We’re not going to be diving into container implementation details here. Still, you need to know that it is the underlying runtime that the kubelet usually depends on under the hood. It takes a CRI provider, image registry, and runtime values as inputs, meaning that the kubelet can accommodate many different containerization implementations (VM containers, gVisor containers, and so on).
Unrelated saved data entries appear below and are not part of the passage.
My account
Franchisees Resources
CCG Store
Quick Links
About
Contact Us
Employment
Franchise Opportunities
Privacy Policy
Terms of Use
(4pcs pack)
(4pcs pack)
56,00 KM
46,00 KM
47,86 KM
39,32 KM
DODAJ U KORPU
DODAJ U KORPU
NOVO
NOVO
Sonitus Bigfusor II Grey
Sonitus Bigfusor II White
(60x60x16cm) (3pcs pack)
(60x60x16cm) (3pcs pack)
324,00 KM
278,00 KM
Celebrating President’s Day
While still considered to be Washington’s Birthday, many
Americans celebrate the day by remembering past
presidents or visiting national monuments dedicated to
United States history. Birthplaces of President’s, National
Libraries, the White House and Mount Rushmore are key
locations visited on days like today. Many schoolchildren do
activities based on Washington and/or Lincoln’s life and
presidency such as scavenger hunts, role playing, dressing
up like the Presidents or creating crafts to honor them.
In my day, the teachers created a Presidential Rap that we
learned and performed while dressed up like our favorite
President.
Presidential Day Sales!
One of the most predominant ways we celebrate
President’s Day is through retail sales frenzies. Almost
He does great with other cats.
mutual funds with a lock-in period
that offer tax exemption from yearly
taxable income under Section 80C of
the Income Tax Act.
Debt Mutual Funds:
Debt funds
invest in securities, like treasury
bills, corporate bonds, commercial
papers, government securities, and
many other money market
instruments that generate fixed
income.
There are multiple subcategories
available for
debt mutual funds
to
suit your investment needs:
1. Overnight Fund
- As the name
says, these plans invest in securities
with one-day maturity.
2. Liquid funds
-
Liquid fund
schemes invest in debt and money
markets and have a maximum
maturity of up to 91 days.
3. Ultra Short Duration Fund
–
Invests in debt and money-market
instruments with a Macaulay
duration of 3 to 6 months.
If you are in the same shell running inside the kind container, you can execute the following command:

root@kind-control-plane:/# ps axu | grep /usr/bin/kubelet
root         653 10.6  3.6 1881872 74020 ?
   Ssl  14:36   0:22 /usr/bin/kubelet
   --bootstrap-kubeconfig=/etc/kubernetes/bootstrap-kubelet.conf
   --kubeconfig=/etc/kubernetes/kubelet.conf
   --config=/var/lib/kubelet/config.yaml
   --container-runtime=remote
   --container-runtime-endpoint=unix:///run/containerd/containerd.sock
   --fail-swap-on=false --node-ip=172.18.0.2
   --provider-id=kind://docker/kind/kind-control-plane
   --fail-swap-on=false

This prints the list of configuration options and command-line flags provided to the kubelet running inside the kind container. These options are covered next; however, we do not cover all the options because there are a lot.
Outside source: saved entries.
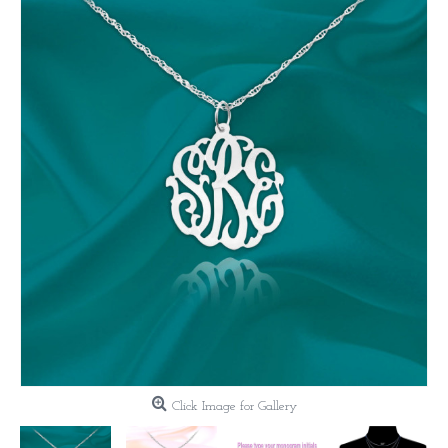
Click Image for Gallery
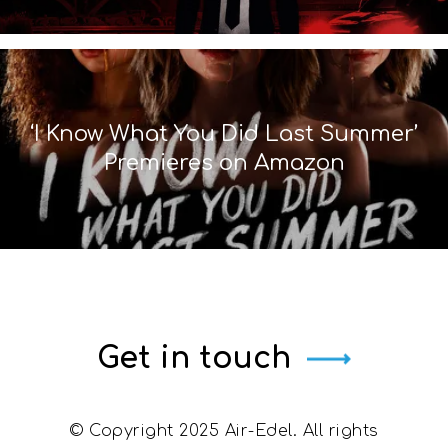
‘I Know What You Did Last Summer’
Premieres on Amazon
Get in touch
© Copyright 2025 Air-Edel. All rights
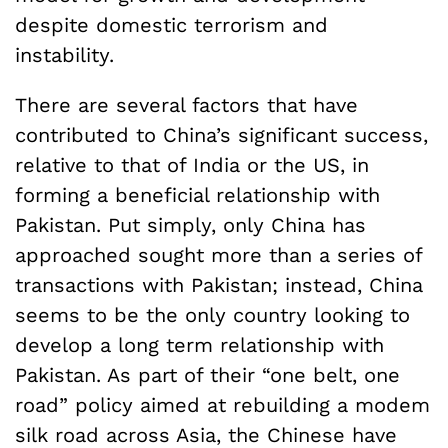
despite domestic terrorism and
instability.
There are several factors that have
contributed to China’s significant success,
relative to that of India or the US, in
forming a beneficial relationship with
Pakistan. Put simply, only China has
approached sought more than a series of
transactions with Pakistan; instead, China
seems to be the only country looking to
develop a long term relationship with
Pakistan. As part of their “one belt, one
road” policy aimed at rebuilding a modem
silk road across Asia, the Chinese have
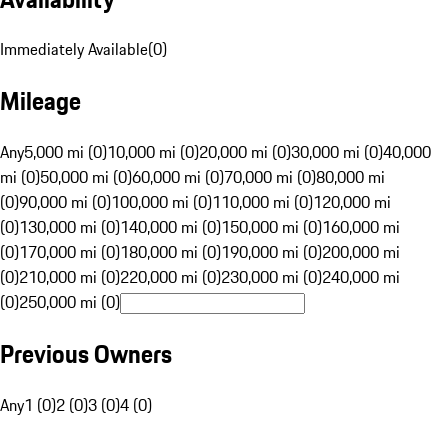
Immediately Available
(
0
)
Mileage
Any
5,000 mi (0)
10,000 mi (0)
20,000 mi (0)
30,000 mi (0)
40,000
mi (0)
50,000 mi (0)
60,000 mi (0)
70,000 mi (0)
80,000 mi
(0)
90,000 mi (0)
100,000 mi (0)
110,000 mi (0)
120,000 mi
(0)
130,000 mi (0)
140,000 mi (0)
150,000 mi (0)
160,000 mi
(0)
170,000 mi (0)
180,000 mi (0)
190,000 mi (0)
200,000 mi
(0)
210,000 mi (0)
220,000 mi (0)
230,000 mi (0)
240,000 mi
(0)
250,000 mi (0)
Previous Owners
Any
1 (0)
2 (0)
3 (0)
4 (0)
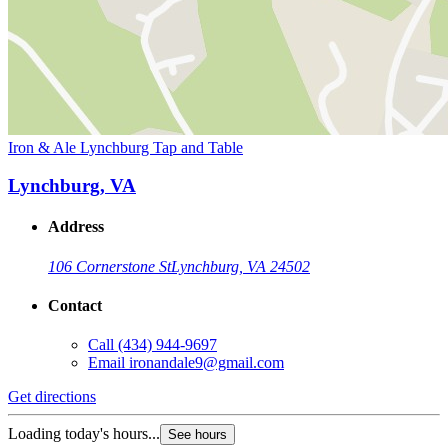
Iron & Ale Lynchburg Tap and Table
Lynchburg, VA
Address
106 Cornerstone St
Lynchburg, VA 24502
Contact
Call
(434) 944-9697
Email
ironandale9@gmail.com
Get directions
Loading today's hours...
See hours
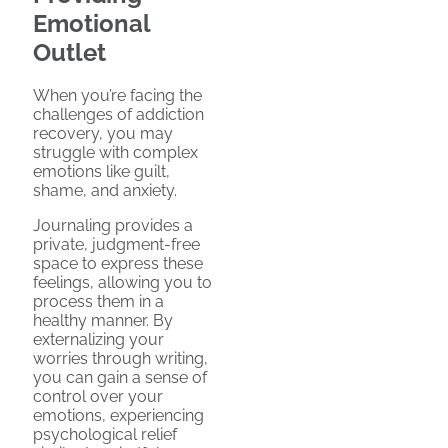
Emotional
Outlet
When you’re facing the
challenges of addiction
recovery, you may
struggle with complex
emotions like guilt,
shame, and anxiety.
Journaling provides a
private, judgment-free
space to express these
feelings, allowing you to
process them in a
healthy manner. By
externalizing your
worries through writing,
you can gain a sense of
control over your
emotions, experiencing
psychological relief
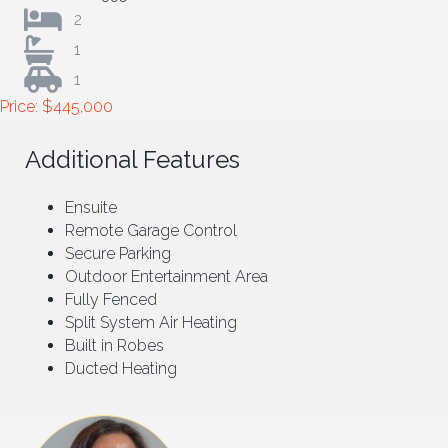
2
1
1
Price: $445,000
Additional Features
Ensuite
Remote Garage Control
Secure Parking
Outdoor Entertainment Area
Fully Fenced
Split System Air Heating
Built in Robes
Ducted Heating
9.2.2 The kubelet configurations and its API

The kubelet is an integration point for a broad range of primitives in the Linux OS. Some of its data structures reveal the form and function of how it has evolved. The kubelet has well over 100 different command-line options in two different categories:

Options—Toggle the behavior of the low-level Linux functionality used with Kubernetes, such as rules related to maximum iptables usage or DNS configuration
Choices—Define the life cycle and health of the kubelet binary

The kubelet has numerous corner cases; for example, how it handles Docker versus containerd workloads, how it manages Linux versus Windows workloads, and so on. Each one of these corner cases may take weeks or even months to debate when it comes down to defining its specification. Because of this, it’s good to understand the structure of the kubelet’s codebase so that you can dig into it and provide yourself with some self-soothing in cases where you hit a bug or an otherwise unexpected behavior.
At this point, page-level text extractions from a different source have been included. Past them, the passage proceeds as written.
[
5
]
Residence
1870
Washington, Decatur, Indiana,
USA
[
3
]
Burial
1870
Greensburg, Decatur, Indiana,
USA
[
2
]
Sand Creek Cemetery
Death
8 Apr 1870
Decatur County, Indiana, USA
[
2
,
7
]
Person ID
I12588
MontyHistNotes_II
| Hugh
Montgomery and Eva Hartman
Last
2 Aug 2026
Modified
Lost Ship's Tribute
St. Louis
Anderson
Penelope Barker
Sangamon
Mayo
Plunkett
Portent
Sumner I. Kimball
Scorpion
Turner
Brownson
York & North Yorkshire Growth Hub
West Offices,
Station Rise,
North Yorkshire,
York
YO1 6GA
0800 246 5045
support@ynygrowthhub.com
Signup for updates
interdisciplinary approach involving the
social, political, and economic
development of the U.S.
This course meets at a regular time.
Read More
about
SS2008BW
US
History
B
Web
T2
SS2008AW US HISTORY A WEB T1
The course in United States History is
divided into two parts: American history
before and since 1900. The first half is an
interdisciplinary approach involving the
Note The Kubernetes v1.22 release introduced quite a few changes to the kubelet. Some of these changes included removal of in-tree storage providers, new security defaults via the --seccomp-default flag, the ability to rely on memory swapping (known as the NodeSwap feature), and memory QoS improvements. If you are interested in learning more about all the improvements in the Kubernetes v1.22 release, we highly recommend reading through http://mng.bz/2jy0. Relevant to this chapter, a recent bug in the kubelet can cause static Pod manifest changes to break long running Pods.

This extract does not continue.